If you need more control over the process, you can call each step individually.
These snippets continue from the variables in the examples above: walletClient, globalPubKey, threshold, requesterPubKey, recipientPrivKey, and dataKey.

Encrypt (Low-Level)

import { uuidToLabel } from "@piplabs/cdr-sdk";
import { toHex } from "viem";

const walletAddress = walletClient.account!.address;

// On-chain transaction: allocate a vault using the wallet address as the
// write AND read condition.
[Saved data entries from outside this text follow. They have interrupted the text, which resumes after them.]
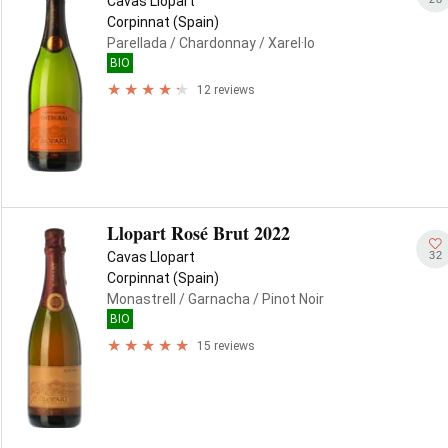
Cavas Llopart
Corpinnat (Spain)
Parellada
/ Chardonnay
/ Xarel·lo
BIO
12 reviews
Llopart Rosé Brut 2022
32
Cavas Llopart
Corpinnat (Spain)
Monastrell
/ Garnacha
/ Pinot Noir
BIO
15 reviews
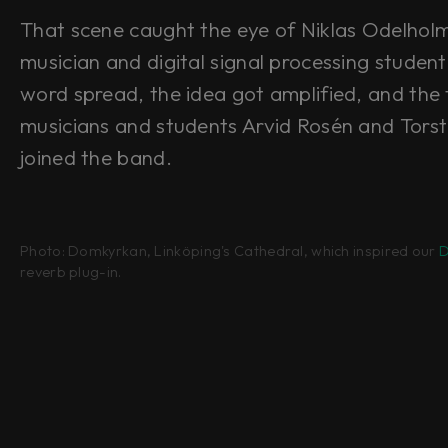
That scene caught the eye of Niklas Odelhol
musician and digital signal processing studen
word spread, the idea got amplified, and the 
musicians and students Arvid Rosén and Tors
joined the band.
Photo: Domkyrkan, Linköping's Cathedral, which inspired our
D
reverb plug-in.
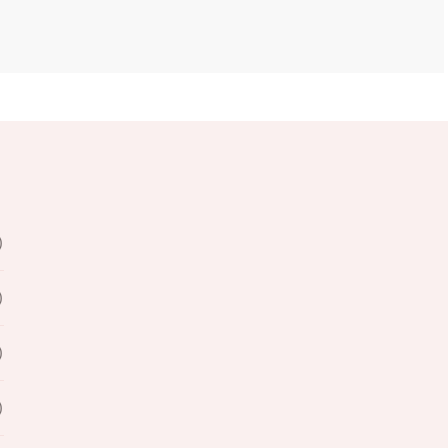
)
)
)
)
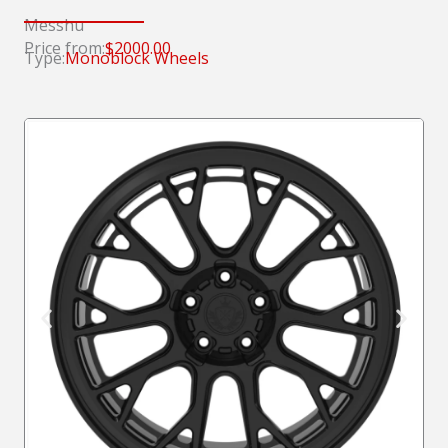
Messhu
Price from:
$2000.00
Type:
Monoblock Wheels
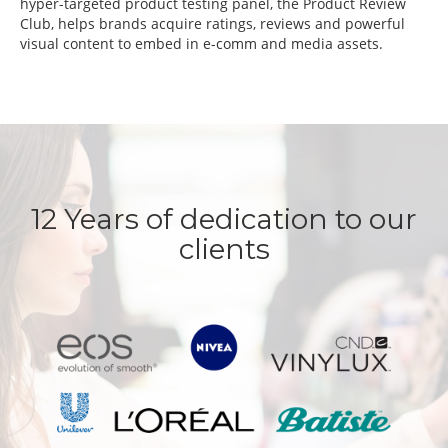
hyper-targeted product testing panel, the Product Review
Club, helps brands acquire ratings, reviews and powerful
visual content to embed in e-comm and media assets.
12 Years of dedication to our
clients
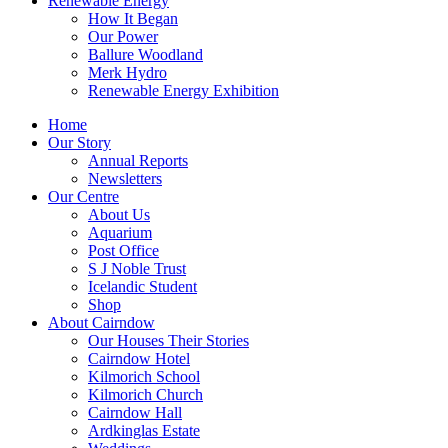
Renewable Energy
How It Began
Our Power
Ballure Woodland
Merk Hydro
Renewable Energy Exhibition
Home
Our Story
Annual Reports
Newsletters
Our Centre
About Us
Aquarium
Post Office
S J Noble Trust
Icelandic Student
Shop
About Cairndow
Our Houses Their Stories
Cairndow Hotel
Kilmorich School
Kilmorich Church
Cairndow Hall
Ardkinglas Estate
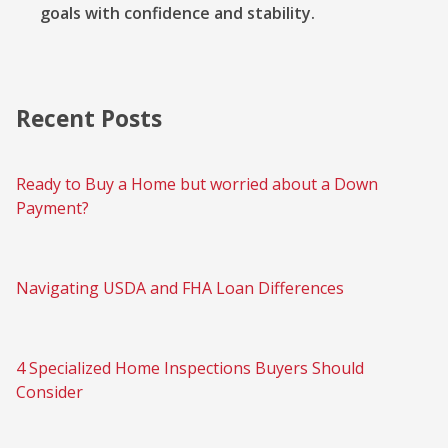
goals with confidence and stability.
Recent Posts
Ready to Buy a Home but worried about a Down
Payment?
Navigating USDA and FHA Loan Differences
4 Specialized Home Inspections Buyers Should
Consider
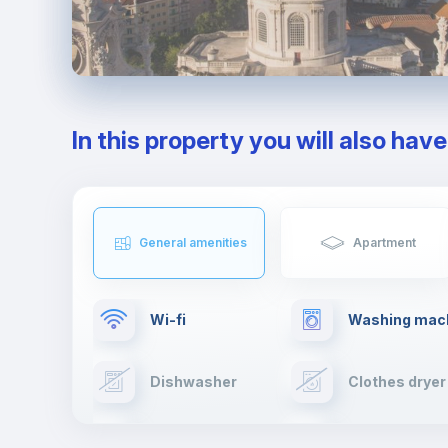
In this property you will also hav
General amenities
Apartment
Wi-fi
Washing mac
Dishwasher
Clothes dryer
Cable TV
Towels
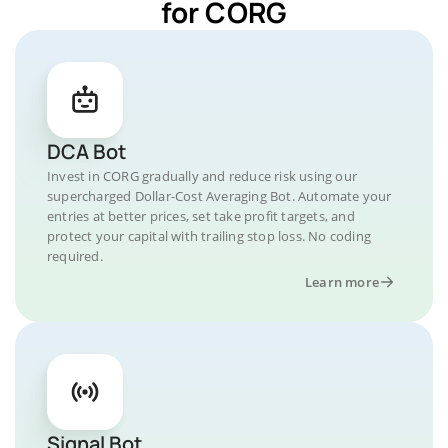
for CORG
DCA Bot
Invest in CORG gradually and reduce risk using our
supercharged Dollar-Cost Averaging Bot. Automate your
entries at better prices, set take profit targets, and
protect your capital with trailing stop loss. No coding
required.
Learn more
Signal Bot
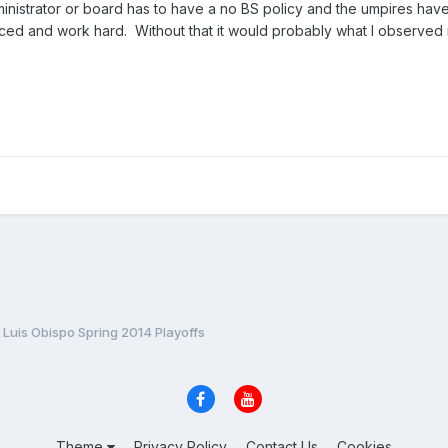
ministrator or board has to have a no BS policy and the umpires hav
ed and work hard. Without that it would probably what I observed i
Luis Obispo Spring 2014 Playoffs
Theme
Privacy Policy
Contact Us
Cookies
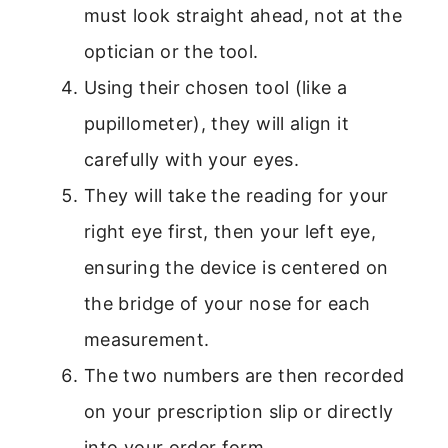
must look straight ahead, not at the
optician or the tool.
Using their chosen tool (like a
pupillometer), they will align it
carefully with your eyes.
They will take the reading for your
right eye first, then your left eye,
ensuring the device is centered on
the bridge of your nose for each
measurement.
The two numbers are then recorded
on your prescription slip or directly
into your order form.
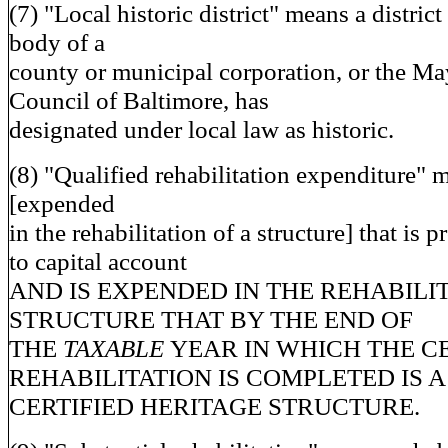
(7) "Local historic district" means a distric
body of a
county or municipal corporation, or the Ma
Council of Baltimore, has
designated under local law as historic.
(8) "Qualified rehabilitation expenditure"
[expended
in the rehabilitation of a structure] that is 
to capital account
AND IS EXPENDED IN THE REHABILIT
STRUCTURE THAT BY THE END OF
THE
TAXABLE
YEAR IN WHICH THE C
REHABILITATION IS COMPLETED IS A
CERTIFIED HERITAGE STRUCTURE.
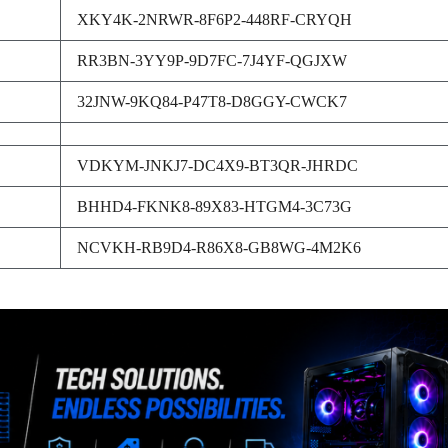
XKY4K-2NRWR-8F6P2-448RF-CRYQH
RR3BN-3YY9P-9D7FC-7J4YF-QGJXW
32JNW-9KQ84-P47T8-D8GGY-CWCK7
VDKYM-JNKJ7-DC4X9-BT3QR-JHRDC
BHHD4-FKNK8-89X83-HTGM4-3C73G
NCVKH-RB9D4-R86X8-GB8WG-4M2K6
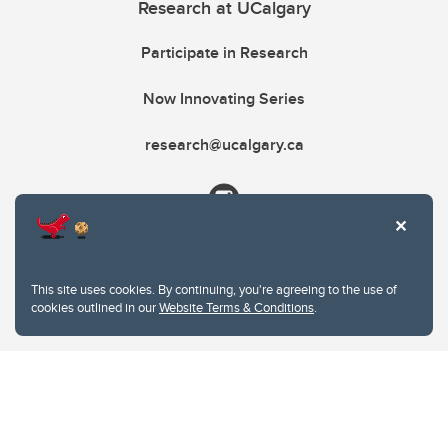
Research at UCalgary
Participate in Research
Now Innovating Series
research@ucalgary.ca
This site uses cookies. By continuing, you're agreeing to the use of
cookies outlined in our
Website Terms & Conditions
.
Website Terms & Conditions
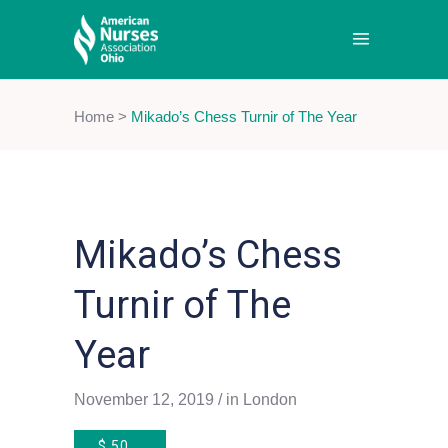
Home
>
Mikado’s Chess Turnir of The Year
Mikado’s Chess
Turnir of The
Year
November 12, 2019
in
London
$
50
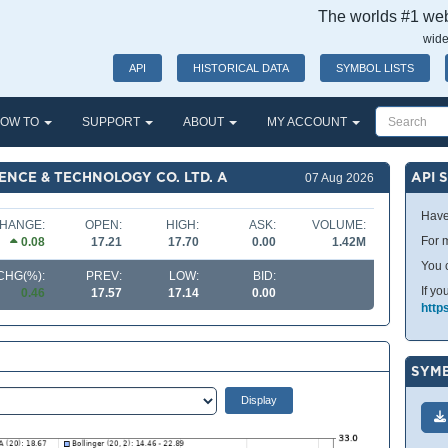
The worlds #1 webs
wide
API
HISTORICAL DATA
SYMBOL LISTS
OW TO
SUPPORT
ABOUT
MY ACCOUNT
ENCE & TECHNOLOGY CO. LTD. A
API 
07 Aug 2026
Have
HANGE:
OPEN:
HIGH:
ASK:
VOLUME:
For m
0.08
17.21
17.70
0.00
1.42M
You 
CHG(%):
PREV:
LOW:
BID:
If yo
0.46
17.57
17.14
0.00
http
SYMB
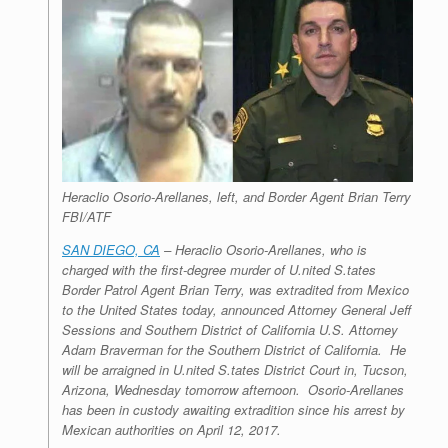
Heraclio Osorio-Arellanes, left, and Border Agent Brian Terry
FBI/ATF
SAN DIEGO, CA
– Heraclio Osorio-Arellanes, who is
charged with the first-degree murder of U.nited S.tates
Border Patrol Agent Brian Terry, was extradited from Mexico
to the United States today, announced Attorney General Jeff
Sessions and Southern District of California U.S. Attorney
Adam Braverman for the Southern District of California. He
will be arraigned in U.nited S.tates District Court in, Tucson,
Arizona, Wednesday tomorrow afternoon. Osorio-Arellanes
has been in custody awaiting extradition since his arrest by
Mexican authorities on April 12, 2017.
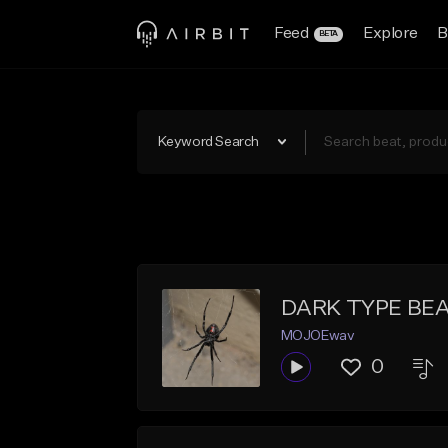
Feed
Explore
B
BETA
Keyword Search
DARK TYPE BEA
MOJOEwav
0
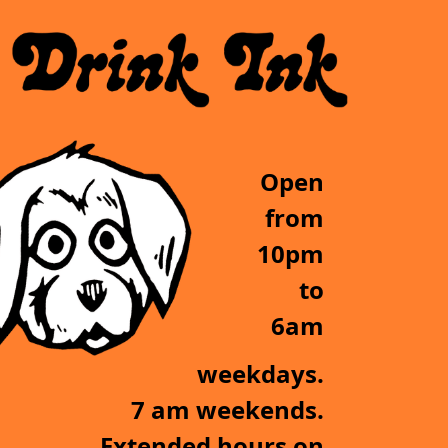
Open
from
10pm
to
6am
weekdays.
7 am weekends.
Extended hours on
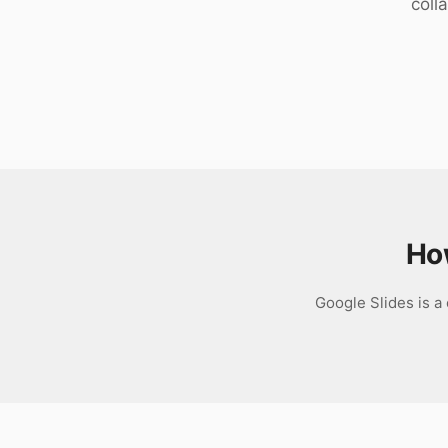
coll
Download
Ho
Google Slides is a 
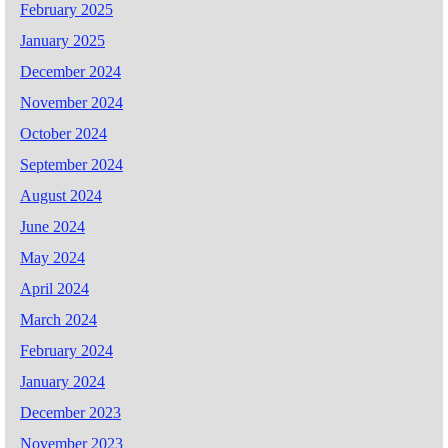
February 2025
January 2025
December 2024
November 2024
October 2024
September 2024
August 2024
June 2024
May 2024
April 2024
March 2024
February 2024
January 2024
December 2023
November 2023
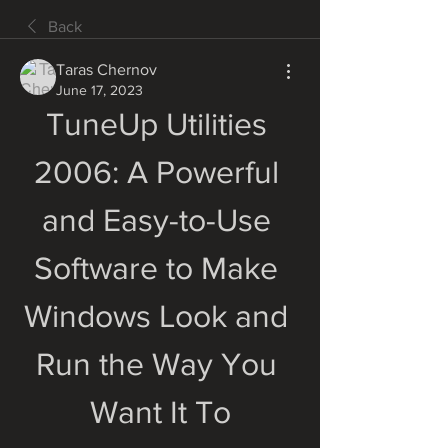
Back
Taras Chernov
June 17, 2023
TuneUp Utilities 
2006: A Powerful 
and Easy-to-Use 
Software to Make 
Windows Look and 
Run the Way You 
Want It To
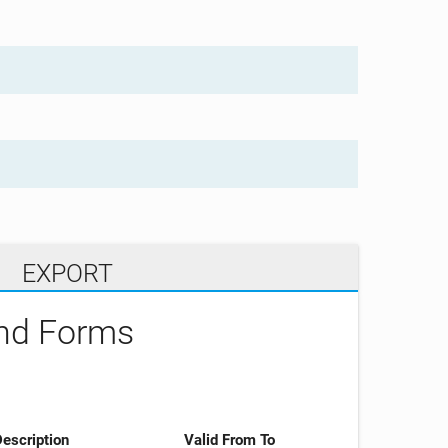
EXPORT
and Forms
escription
Valid From To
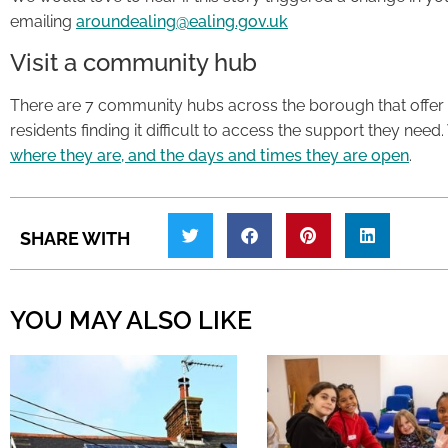
emailing
aroundealing@ealing.gov.uk
Visit a community hub
There are 7 community hubs across the borough that offer 
residents finding it difficult to access the support they need.
where they are, and the days and times they are open
.
SHARE WITH
YOU MAY ALSO LIKE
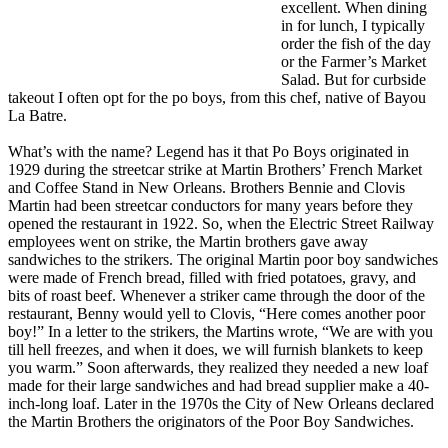
excellent. When dining
in for lunch, I typically
order the fish of the day
or the Farmer’s Market
Salad. But for curbside
takeout I often opt for the po boys, from this chef, native of Bayou
La Batre.
What’s with the name? Legend has it that Po Boys originated in
1929 during the streetcar strike at Martin Brothers’ French Market
and Coffee Stand in New Orleans. Brothers Bennie and Clovis
Martin had been streetcar conductors for many years before they
opened the restaurant in 1922. So, when the Electric Street Railway
employees went on strike, the Martin brothers gave away
sandwiches to the strikers. The original Martin poor boy sandwiches
were made of French bread, filled with fried potatoes, gravy, and
bits of roast beef. Whenever a striker came through the door of the
restaurant, Benny would yell to Clovis, “Here comes another poor
boy!” In a letter to the strikers, the Martins wrote, “We are with you
till hell freezes, and when it does, we will furnish blankets to keep
you warm.” Soon afterwards, they realized they needed a new loaf
made for their large sandwiches and had bread supplier make a 40-
inch-long loaf. Later in the 1970s the City of New Orleans declared
the Martin Brothers the originators of the Poor Boy Sandwiches.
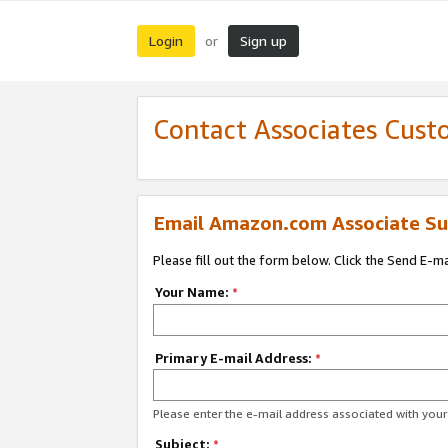
Login
Sign up
or
Contact Associates Cust
Email Amazon.com Associate Su
Please fill out the form below. Click the Send E-m
Your Name:
*
Primary E-mail Address:
*
Please enter the e-mail address associated with yo
Subject:
*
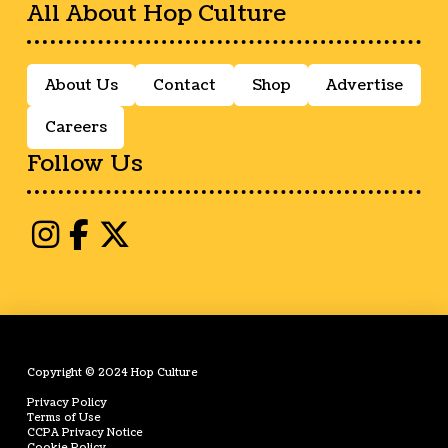
All About Hop Culture
About Us
Contact
Shop
Advertise
Careers
Follow Us
Copyright © 2024 Hop Culture
Privacy Policy
Terms of Use
CCPA Privacy Notice
Cookie Policy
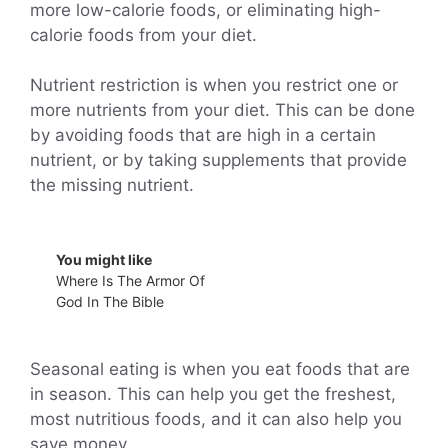
more low-calorie foods, or eliminating high-
calorie foods from your diet.
Nutrient restriction is when you restrict one or
more nutrients from your diet. This can be done
by avoiding foods that are high in a certain
nutrient, or by taking supplements that provide
the missing nutrient.
You might like
Where Is The Armor Of
God In The Bible
Seasonal eating is when you eat foods that are
in season. This can help you get the freshest,
most nutritious foods, and it can also help you
save money.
Only this EOA can write or read.
const { txHash: allocateTx, uuid } = await uploader.allocate({
  updatable: false,
  writeConditionAddr: walletAddress,
  readConditionAddr: walletAddress,
  writeConditionData: "0x",
  readConditionData: "0x",
  skipConditionValidation: true,
});

// Local: derive the label from the UUID
const label = uuidToLabel(uuid);

// Local: TDH2 encrypt the secret
const ciphertext = await uploader.encryptDataKey({
  dataKey,
  globalPubKey,
  label,
});

// On-chain transaction: write encrypted data to the vault
const { txHash: writeTx } = await uploader.write({
  uuid,
  accessAuxData: "0x",
  encryptedData: toHex(ciphertext.raw),
});

Decrypt (Low-Level)

import { uuidToLabel } from "@piplabs/cdr-sdk";

// On-chain transaction: submit read request
const { txHash: readTx } = await consumer.read({
  uuid,
  accessAuxData: "0x",
  requesterPubKey,
});

// Get the block number for polling
const receipt = await publicClient.getTransactionReceipt({ hash: readTx });

// Off-chain/network: collect partial decryptions from validators
const partials = await consumer.collectPartials({
  uuid,
  minPartials: threshold,
  fromBlock: receipt.blockNumber,
  timeoutMs: 120_000,
  requesterPubKey, // required if you use dkgSource: "cosmos-abci"
});

// Pure read: fetch the vault ciphertext
const label = uuidToLabel(uuid);
const vault = await observer.getVault(uuid);

// Local: decrypt each partial, then combine them
const recoveredDataKey = await consumer.decryptDataKey({
  ciphertext: {
    raw: Uint8Array.from(Buffer.from(vault.encryptedData.slice(2), "hex")),
    label,
  },
  partials,
  recipientPrivKey,
  globalPubKey,
  label,
  threshold,
});

Query DKG State

You can query DKG state and fees without a wallet or WASM initialization:
import { createPublicClient, http } from "viem";
import { CDRClient } from "@piplabs/cdr-sdk";

const publicClient = createPublicClient({
  transport: http("https://aeneid.storyrpc.io"),
});
const client = new CDRClient({ network: "testnet", publicClient });

const threshold = await client.observer.getOperationalThreshold();
console.log("Operational threshold:", threshold);

const [allocateFee, writeFee, readFee] = await Promise.all([
  client.observer.getAllocateFee(),
  client.observer.getWriteFee(),
  client.observer.getReadFee(),
]);
console.log(
  `Fees — allocate: ${allocateFee}, write: ${writeFee}, read: ${readFee}`,
);

// Query a specific vault
const vault = await client.observer.getVault(1);
console.log("Vault:", vault);

Understanding Fees

Each CDR operation has an on-chain fee:
OperationFee QueryDescription
Allocateobserver.getAllocateFee()One-time cost to create a vault
Writeobserver.getWriteFee()Cost per write to a vault
Readobserver.getReadFee()Cost per read/decryption request
Fees are paid in native tokens (wei) and are sent as msg.value with each transaction.